[121] Dieser dumme Strich hat es mit sich gebracht, daß nun auch geschrieben wird: zwischen 1670 bis 1710. Offenbar hatte einer geschrieben: zwischen 1670–1710, ein andrer schrieb das ab und wollte ein Wort aus dem Striche machen. Hier hätte er aber den Strich als und lesen sollen! Besser, man macht keine Striche, sondern schreibt Wörter.
[122] Wenn Wolfgang Müller von der Wunderblume singt: Sie blüht nur einmal alle hundert Jahr, so heißt das nur, daß sie im Verlaufe von hundert Jahren einmal blühe. Soll aber ausgedrückt werden, daß sie in regelmäßigen Zwischenräumen von hundert Jahren blühe, so ist das einmal ganz überflüssig; dann genügt es, sagen: sie blüht aller hundert Jahr.
[123] Ich hatte einmal eine Zeit lang in regelmäßigen Zwischenräumen in der Zeitung bekanntzumachen, daß nächste Mittwoch Abend 8 Uhr eine gewisse Versammlung abgehalten werde (ich gehöre nämlich zu den altmodischen Leuten, die Mittwoch noch für ein Wort weiblichen Geschlechts halten). Regelmäßig hatte mir der Zeitungsetzer, der es natürlich besser wußte, nächste Mittwoch Abends daraus gemacht, bis ich mirs endlich verbat.
[124] Bei Handlungen, die noch bevorstehen, wird die erste Verbindung vorgezogen, bei Handlungen, die vorüber sind, die zweite. Wann wird er zurückkehren? (Den) Donnerstag. Wann ist er zurückgekehrt? Am Donnerstag.
[125] Zu den nicht auszurottenden Scherzen der Geschäftssprache gehört das sogenannte „Undzeichen“ &, das angeblich zur Abkürzung des Wörtchens und gebraucht wird. Es ist aber gar kein Undzeichen, sondern es ist weiter nichts als das verschnörkelte lateinische Wörtchen et. Aber alle Geschäftsleute und Firmenschreiber sind glückselig, wenn sie schreiben können: Calw et Stuttgart, Max et Johann Schneider, Tricotagen et Strumpfwaren, Conditorei et Café, Schnitzel mit Schoten et Karotten. Als ob nicht und eben so kurz wäre!
[126] Durch falsche Stellung oder Beziehung der Negation kann der Sinn eines Satzes vollständig verschoben werden. Es ist ein großer Unterschied, ob ich sage: Nicht alle Bücher dieses Verzeichnisses sind eingebunden, oder: Alle Bücher dieses Verzeichnisses sind nicht eingebunden. Auf den Programmen der Leipziger Gewandhauskonzerte steht: Für die Aufführung sämtlicher Nummern dieses Programms wird keine Gewähr übernommen, d. h.: es ist möglich, daß das ganze Programm nicht aufgeführt wird – eine schöne Aussicht! Die Direktion will aber sagen: es ist möglich, daß nicht das ganze Programm aufgeführt wird. Das hätte sie auf ihre Weise so ausdrücken müssen: Dafür, daß sämtliche Nummern dieses Programms aufgeführt werden, wird keine Gewähr übernommen.
[127] Freilich war kein ursprünglich gar kein verneinendes, sondern ein unbestimmtes Fürwort (irgend ein). Luther hat es sicherlich noch so gefühlt.
[128] Es gibt jetzt Schriftsteller, die vor lauter Ziererei nicht mehr traurig sagen, sondern unfroh.

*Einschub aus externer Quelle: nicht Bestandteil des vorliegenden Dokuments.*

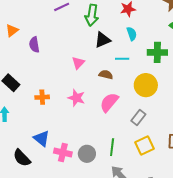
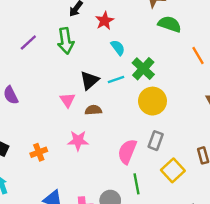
black triangle: (103, 40) -> (89, 80), moved
green cross: (157, 52) -> (143, 69), moved, turned -30
brown semicircle: (106, 75) -> (93, 110), moved
pink semicircle: (109, 102) -> (127, 152), moved

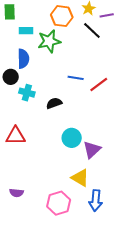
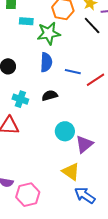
blue semicircle: (23, 59) -> (46, 62), moved
cyan cross: (27, 93) -> (20, 99), moved
blue arrow: (96, 201) -> (85, 195), turned 115
pink hexagon: (59, 203) -> (28, 195), moved

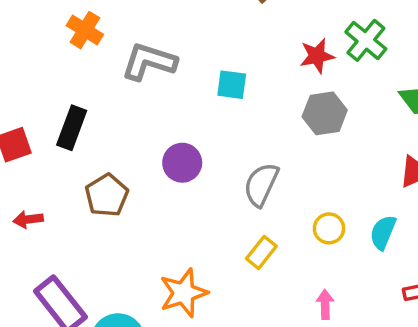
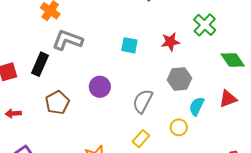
red star: (317, 56) -> (170, 42), moved
gray L-shape: (149, 62) -> (68, 40), moved
gray hexagon: (325, 113) -> (179, 79), moved
cyan semicircle: (383, 232) -> (197, 106), moved

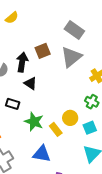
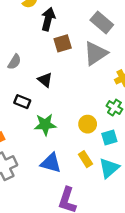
black arrow: (22, 62) -> (48, 19), moved
green star: (34, 122) -> (45, 125), turned -30
yellow rectangle: (56, 129) -> (85, 159), moved

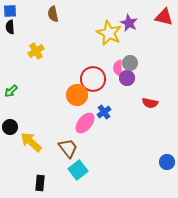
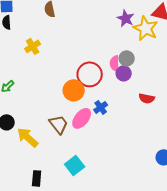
yellow star: (109, 33) -> (146, 28), moved
brown trapezoid: (68, 148) -> (59, 124), moved

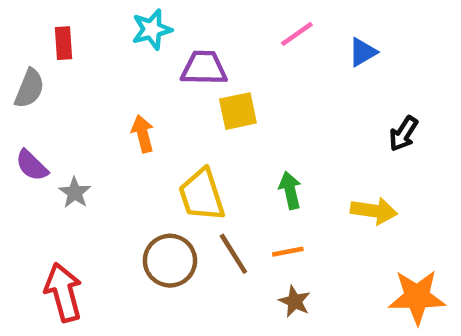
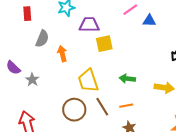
blue triangle: (363, 52) -> (149, 21), moved, turned 32
gray semicircle: (29, 88) -> (42, 39), moved
green arrow: (290, 190) -> (127, 79), turned -70

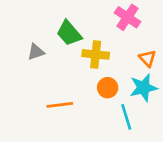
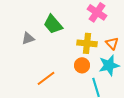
yellow cross: (96, 54) -> (87, 43), moved
orange line: (60, 105) -> (46, 78), turned -30

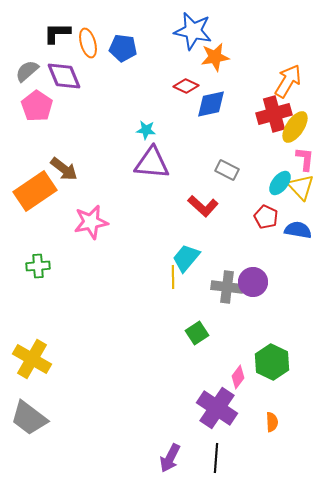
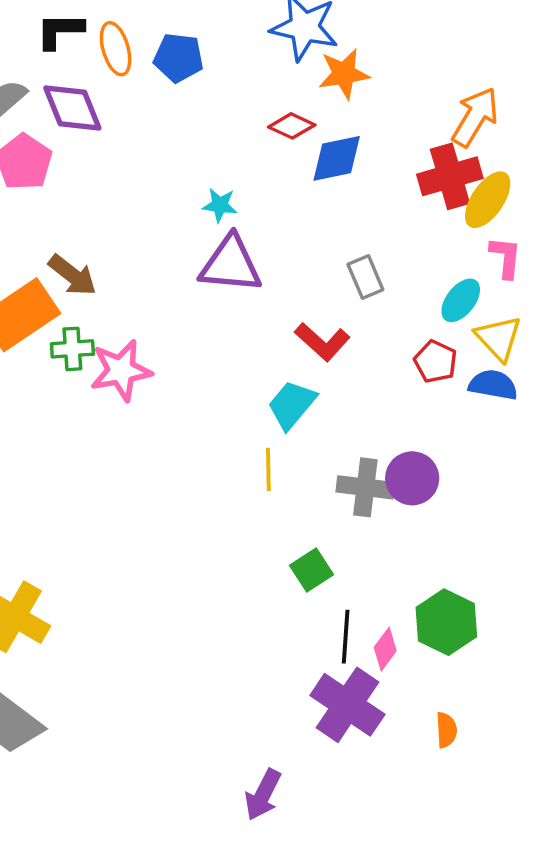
gray rectangle: (227, 170) -> (365, 277), turned 40
yellow triangle: (301, 187) -> (498, 338), moved
cyan trapezoid: (186, 258) -> (292, 405), moved
green cross: (38, 266) -> (72, 349), moved
black line: (216, 458) -> (346, 637), moved

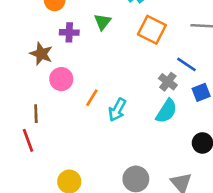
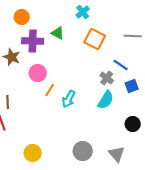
green triangle: (103, 22) -> (58, 33), turned -40
purple cross: (69, 32) -> (33, 41), size x1.5
pink circle: (61, 79) -> (38, 73), moved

[129] In der Schiffersprache geht man in See, an Land, an Bord, auf Deck, und der Soldat zieht auf Wache. Neuerdings ist es aber auch fein geworden, nicht mehr auf die Jagd zu gehen, sondern auf Jagd (oder vielmehr auf Jacht, natürlich nachdem man vorher ein Stück „mitm Zuch jefahren is“), und der junge Leutnant wird auf Festung kommandiert oder geht auf Kriegsschule. Schließlich geht man vielleicht auch noch auf Universität, setzt sich auf Stuhl und klettert auf Baum.
[130] Falsch ist es natürlich auch, das Hauptwort solcher Redensarten in die Mehrzahl zu setzen: hierüber sind neuerdings Klagen geführt worden. Man führt nur Klage, aber nicht Klagen.